There are times when I wish I could recall the feelings I believed I felt three years ago. There are times when I wish I could subdue my mind into finding you attractive in some way once again. There are times that I desperately wish I felt something besides nothingness when I pressed my lips against yours. In this case, it seems my heart has won the battle against my mind. Being with you again is what feels safe, is what always has been safe and is what drove me so far from you three autumns ago. The thing is, I never knew how to tell you this without feeling like I've deeply hurt you. For my own soul's peace I've made excuse after excuse in order to hide what we probably both know to be true. Love was a word that danced off my lips because I thought that was what I wanted. I mean, I did want to be loved but I never approached the capacity to reciprocate that sort of love towards you. I have loved many places, many things, and many people but never in the way you required me to love you.
I have an idea of the type of person I'd like to love and that's likely where the problem begins. That person isn't real and never will be but until I allow all parts of me the accept that, I will continue to chase that ideal. I can say that in all sincerity, but I don't feel it. I'm the worst kind of hopeless romantic there ever has been. So when you called me five or six times this weekend and I didn't answer, it meant something. I'm going to stop trying to make it work because it never will. I'm not going to pretend anymore because it leaves me empty. Your total acceptance of who and what I am is what scares me the most. You'd be fine with spending your entire life with me knowing that I don't love you, never have and never will. That's too easy for me. This has to be goodbye.
2 comments:
Well -- now we've all read that lament; let's take a look outside the tent:
http://www.oilydog.org -- BEWARE: it is a sad picture albeit the dog is still on its feet, in the picture, and no one (as usual) knows exactly what happened to it afterwards except, we do know this: the journalists who took the photo walked away.) So I am putting this song out on the web in various places.

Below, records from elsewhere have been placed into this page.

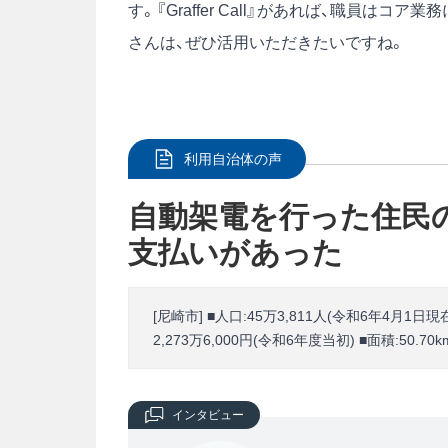
す。『Graffer Call』があれば、職員
さんは、ぜひ活用いただきたいですね。
利用自治体の声
自動架電を行った住民の
支払いがあった
[尼崎市] ■人口:45万3,811人(令和6年4月1日現
2,273万6,000円(令和6年度当初) ■面積:50.70k
インタビュー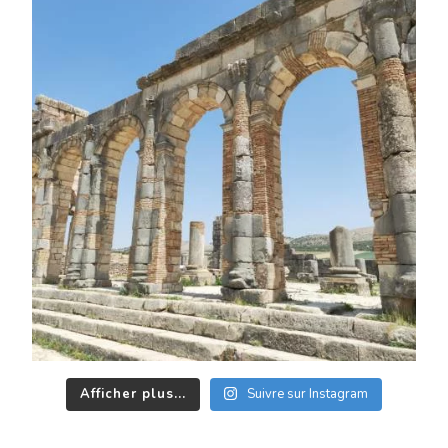
Afficher plus...
Suivre sur Instagram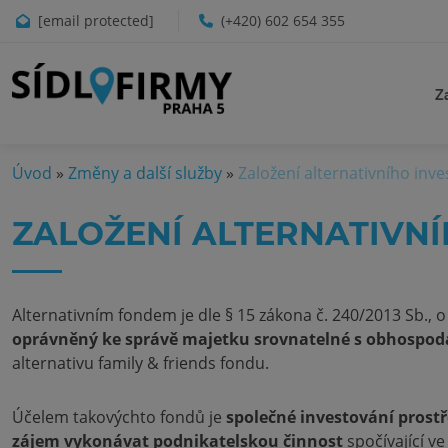
[email protected]
(+420) 602 654 355
Z
Úvod
»
Změny a další služby
»
Založení alternativního inv
ZALOŽENÍ ALTERNATIVNÍ
Alternativním fondem je dle § 15 zákona č. 240/2013 Sb., 
oprávněný ke správě majetku srovnatelné s obhospo
alternativu family & friends fondu.
Účelem takovýchto fondů je
společné investování prost
zájem vykonávat podnikatelskou činnost
spočívající v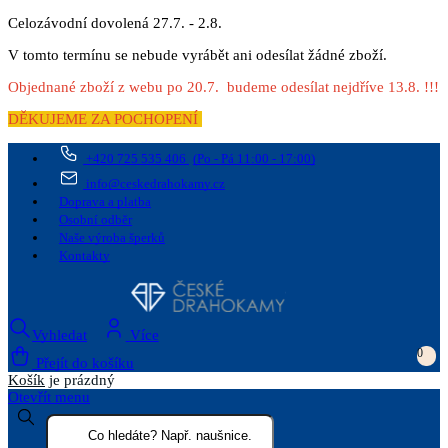
Celozávodní dovolená 27.7. - 2.8.
V tomto termínu se nebude vyrábět ani odesílat žádné zboží.
Objednané zboží z webu po 20.7. budeme odesílat nejdříve 13.8. !!!
DĚKUJEME ZA POCHOPENÍ
+420 725 535 406
(Po - Pá 11:00 - 17:00)
info@ceskedrahokamy.cz
Doprava a platba
Osobní odběr
Naše výroba šperků
Kontakty
Vyhledat
Více
0
Přejít do košíku
Košík
je prázdný
Otevřít menu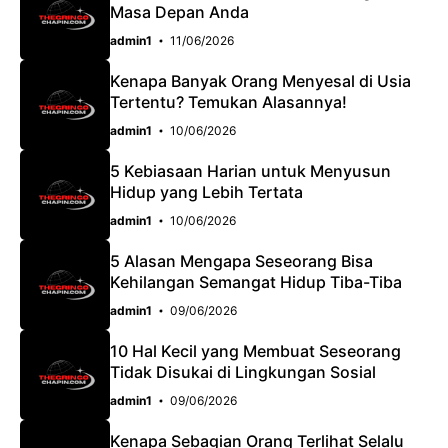
Masa Depan Anda
o
p
m
admin1
11/06/2026
k
p
Kenapa Banyak Orang Menyesal di Usia
Tertentu? Temukan Alasannya!
admin1
10/06/2026
5 Kebiasaan Harian untuk Menyusun
Hidup yang Lebih Tertata
admin1
10/06/2026
5 Alasan Mengapa Seseorang Bisa
Kehilangan Semangat Hidup Tiba-Tiba
admin1
09/06/2026
10 Hal Kecil yang Membuat Seseorang
Tidak Disukai di Lingkungan Sosial
admin1
09/06/2026
Kenapa Sebagian Orang Terlihat Selalu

the water's going down today
there's workers walking by
and journalists are out there too
to profit while they spy
the work is cleaning oil
which has leaked and made a bog
and up to them comes begging
just a little oily dog
the working guys they give it pats
it was hoping for much more
it needs water, and it needs to get
this poison off its fur
the working men go on their way
helping doesn't cross their minds
but maybe there is hope because
the journalists are behind
they know it is a sorry sight -
the proof is not profound:
to take a touching picture
journalists laid down on the ground
shooting upwards for a portrait
of its paws and pleading face
with the blue sky in the background
several angles just in case
let's go back several weeks from here
back to some similar scenes -
here's a lady living on a bridge
in downtown New Orleans
living out there in the open
with her red dog by her side
she refused the no-pets transport
and, so far, she has not died
she refused the no-pets horror
now the camera's in her face
crouching with her dog there on the bridge
journalists' paychecks from her case
she refused the no-pets idiocy and
for this nightmare to end,
she just needs a ride from New Orleans
but not without her friend
the journalists moved along and
what came next we cannot know
if journalists had helped these two
they'd have certainly told us so
so here we are, another street
this time the dog's unowned:
he's made money for the journalists, now
they're leaving him alone
yes here we are, another street
the dog hopes they'll be kind
he's made money for the journalists, now
they're leaving him behind
they don't want oil on their shirts
nor on their camera straps
they only want the tear-jerk photos
falling in their laps
now when the waters rise all kinds
of people float their way -
and some float in, and some ride off,
and some are there for pay
and when the waters sink again
there's a simple rule of thumb
to tell between the helpers,
and the poison and the scum
for every picture taken
there's a Taker standing by:
with a mind not on survival and
with clothes and cameras dry
with food and transportation
and hired security
and a journalist's delusions about
journalistic purity
with the journalists' delusions
about what they need not do
with the journalists' delusions that
they're doing this For You
with the journalists' delusions
of professional states of Grace
and journalistic commentary while oil
and tears run down your face
Copyright 2005 by Doug Gross
It wasn't really a lament...but okay. Yes, about the dogs...that's sad. What about the people? What about the ones that have lost everything and everyone? And the journalists? , I can't stand them either. I've heard all kinds of arguments of why they feel they cannnot get involved and with some I agree. Just look at Geraldo Rivera, he tried to "help" and what he really did was get in the rescuers way.